From 7dc38286c0de1ef10bc5bc262e0a458fd61874b0 Mon Sep 17 00:00:00 2001
From: RinCodeForge927 <dangnhatrin90@gmail.com>
Date: Tue, 13 Jan 2026 20:42:10 +0700
Subject: [PATCH] ci: fix shell injection in backport workflow

---
 .github/workflows/backport-pr.yml | 4 +++-
 1 file changed, 3 insertions(+), 1 deletion(-)

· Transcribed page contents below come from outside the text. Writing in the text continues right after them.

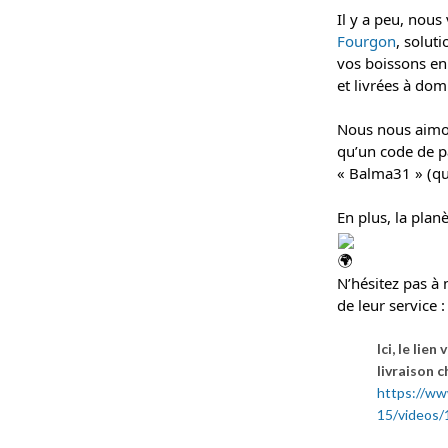
Il y a peu, nous
Fourgon
, solut
vos boissons en
et livrées à domi
Nous nous aimo
qu’un code de pa
« Balma31 » (qui
En plus, la plan
N’hésitez pas à
de leur service 
Ici, le lie
livraison 
https://w
15/videos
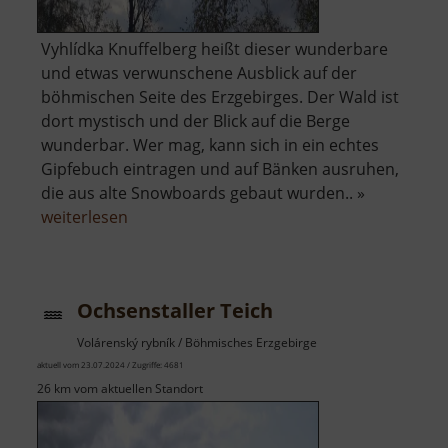
Vyhlídka Knuffelberg heißt dieser wunderbare
und etwas verwunschene Ausblick auf der
böhmischen Seite des Erzgebirges. Der Wald ist
dort mystisch und der Blick auf die Berge
wunderbar. Wer mag, kann sich in ein echtes
Gipfebuch eintragen und auf Bänken ausruhen,
die aus alte Snowboards gebaut wurden.. »
über
weiterlesen
Aussichtspunkt
Knuffelberg
Ochsenstaller Teich
Volárenský rybník / Böhmisches Erzgebirge
aktuell vom 23.07.2024 / Zugriffe: 4681
26 km vom aktuellen Standort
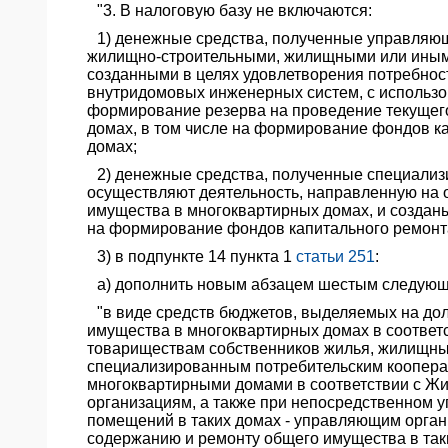
"3. В налоговую базу не включаются:
1) денежные средства, полученные управляю
жилищно-строительными, жилищными или иным
созданными в целях удовлетворения потребнос
внутридомовых инженерных систем, с использо
формирование резерва на проведение текущего
домах, в том числе на формирование фондов к
домах;
2) денежные средства, полученные специали
осуществляют деятельность, направленную на 
имущества в многоквартирных домах, и создан
на формирование фондов капитального ремонта
3) в подпункте 14 пункта 1
статьи 251
:
а) дополнить новым абзацем шестым следующ
"в виде средств бюджетов, выделяемых на д
имущества в многоквартирных домах в соотве
товариществам собственников жилья, жилищн
специализированным потребительским коопер
многоквартирными домами в соответствии с 
организациям, а также при непосредственном
помещений в таких домах - управляющим орга
содержанию и ремонту общего имущества в таки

diff --git a/.github/workflows/backport-pr.yml b/.github/workflows/backport-pr.yml
index c7bcb117e91..de46ca7c730 100644
--- a/.github/workflows/backport-pr.yml
+++ b/.github/workflows/backport-pr.yml
@@ -25,9 +25,11 @@ jobs:
       - uses: actions/checkout@v4
       - name: Get backport metadata
         # the target branch is the first argument after `/backport`
+        env:
+          COMMENT_BODY: ${{ github.event.comment.body }}
         run: |
           set -euo pipefail
-          body="${{ github.event.comment.body }}"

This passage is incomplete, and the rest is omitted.